Capturing CO2 by ionic liquids and deep eutectic solvents: A comparative study based on multi-level absorbent screening

Abstract

Because of the high energy consumption and volatility of organic amine solvents in conventional CO2 capture processes, ionic liquids (ILs) and deep eutectic solvents (DESs) have been widely expected as alternative CO2 absorbents. In this work, promising ILs and DESs are identified through a comparative, multi-level absorbent screening method proposed for the first time from a large space of cation–anion combinations and potential DES components, respectively. Important physical properties (namely melting point, viscosity, and toxicity) of potential ILs and salt components of DESs are estimated by a recently-reported deep learning model. Key thermodynamic properties including physically-based absorption and desorption potentials as well as eutectic behaviors between DES component combinations are predicted by the COSMO-RS model.
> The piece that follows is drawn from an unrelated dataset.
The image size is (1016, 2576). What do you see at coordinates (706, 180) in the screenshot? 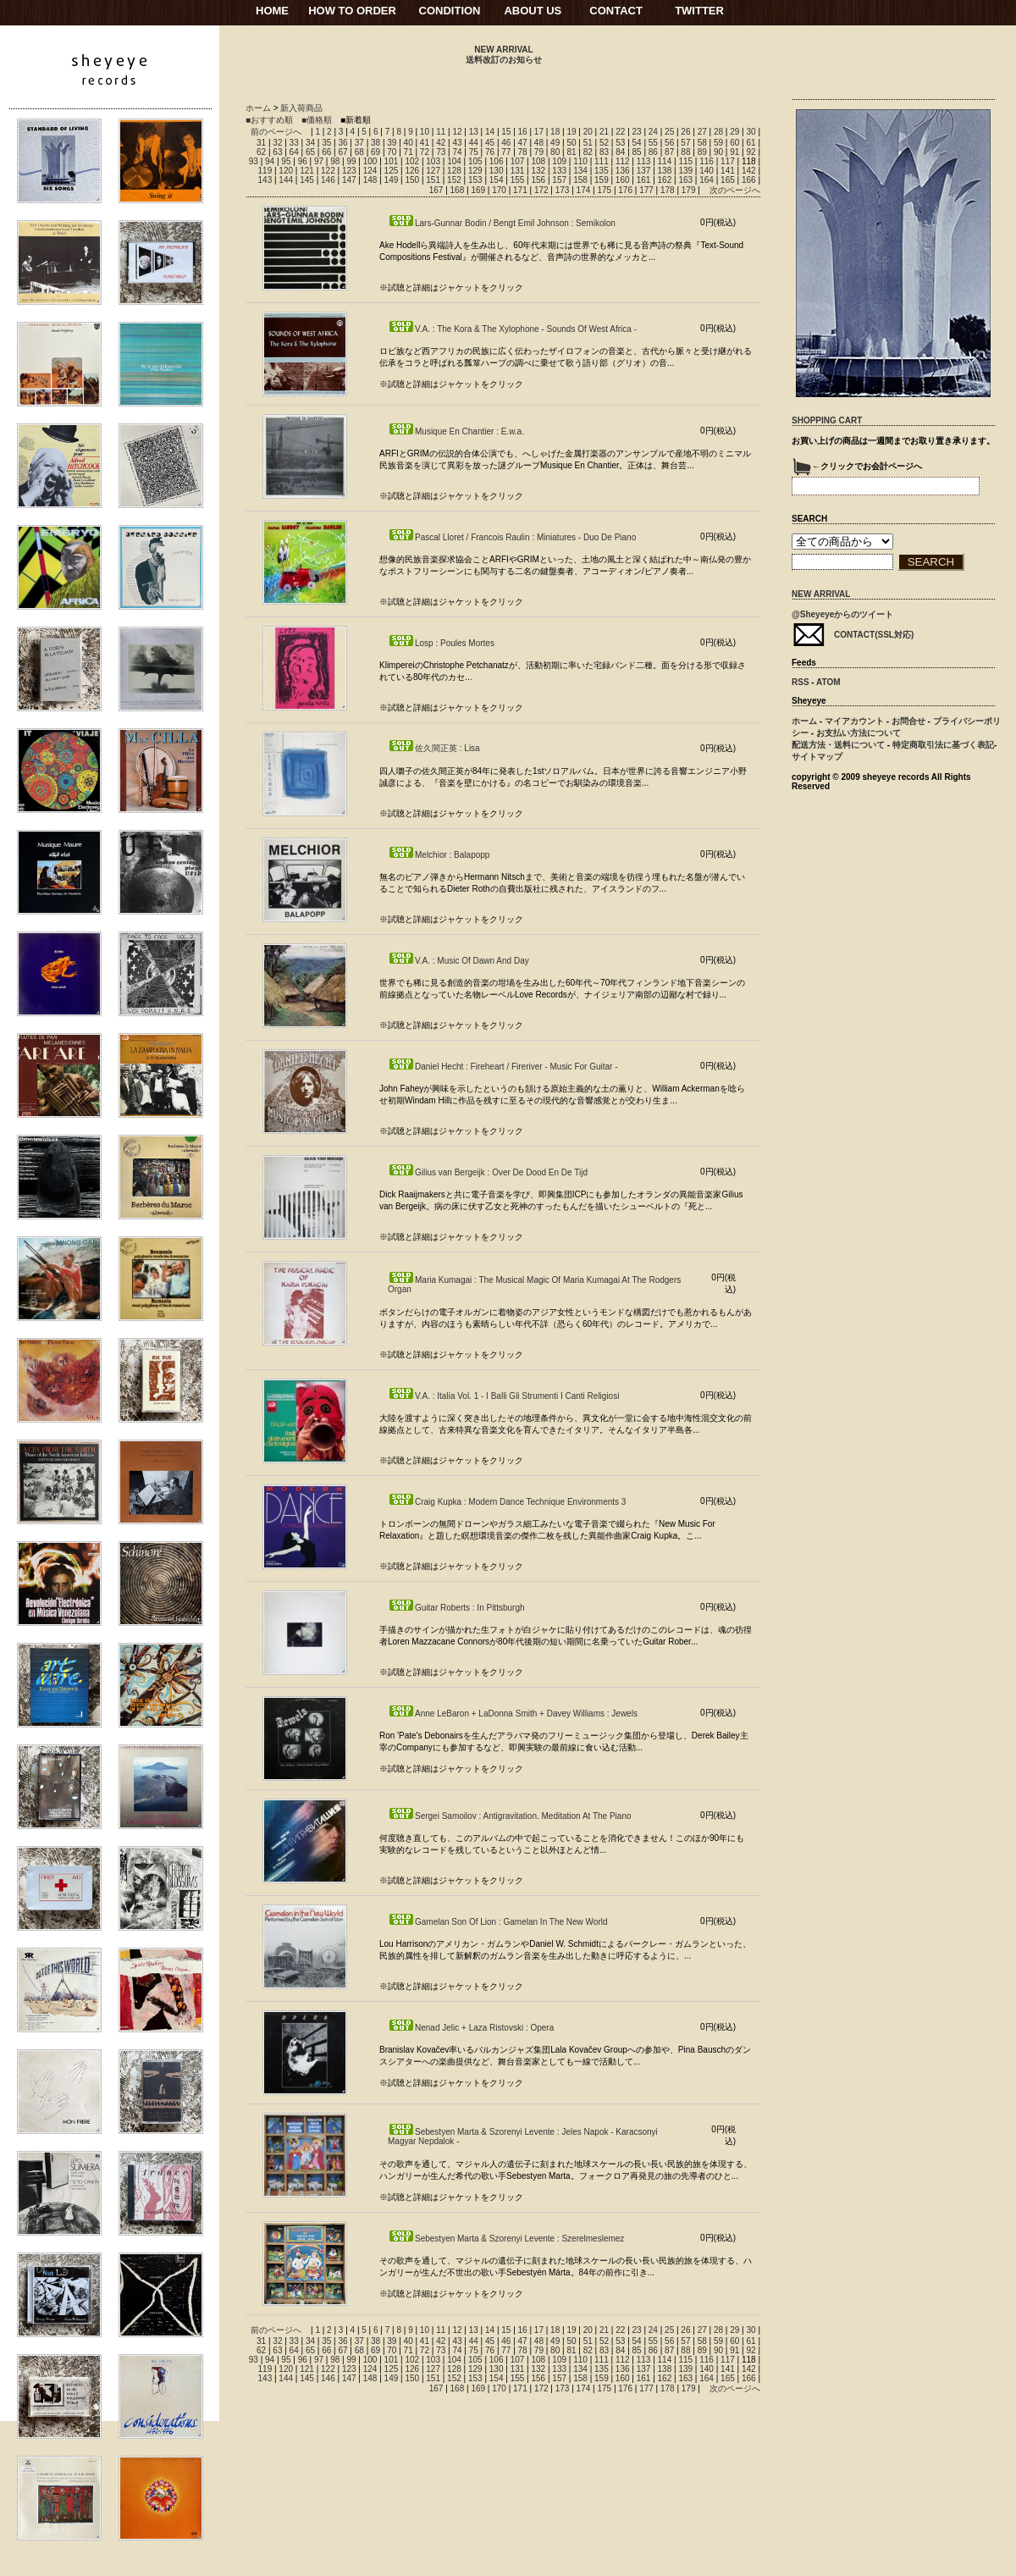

Five EHS (environment, health, and safety) related properties of non-salt components of DESs are assessed by the VEGA platform. From above, the top three ILs and DESs are identified from 5,440 and 38,389 candidates, respectively. The CO2 capture processes based on the retained ILs and DESs are simulated in Aspen Plus in rate-based mode, identifying 1-methyl-1-propylpyrrolidinium bromide: methylimidazole (1:2) as the absorbent with the highest process performance. The experiments shows that the molality-based Henry constant of CO2 in DES is as low as 1.32, validating the competitive absorption performance of this potential DES. Finally, quantum chemistry calculations are conducted to unveil the microscopic absorption mechanism of this DES.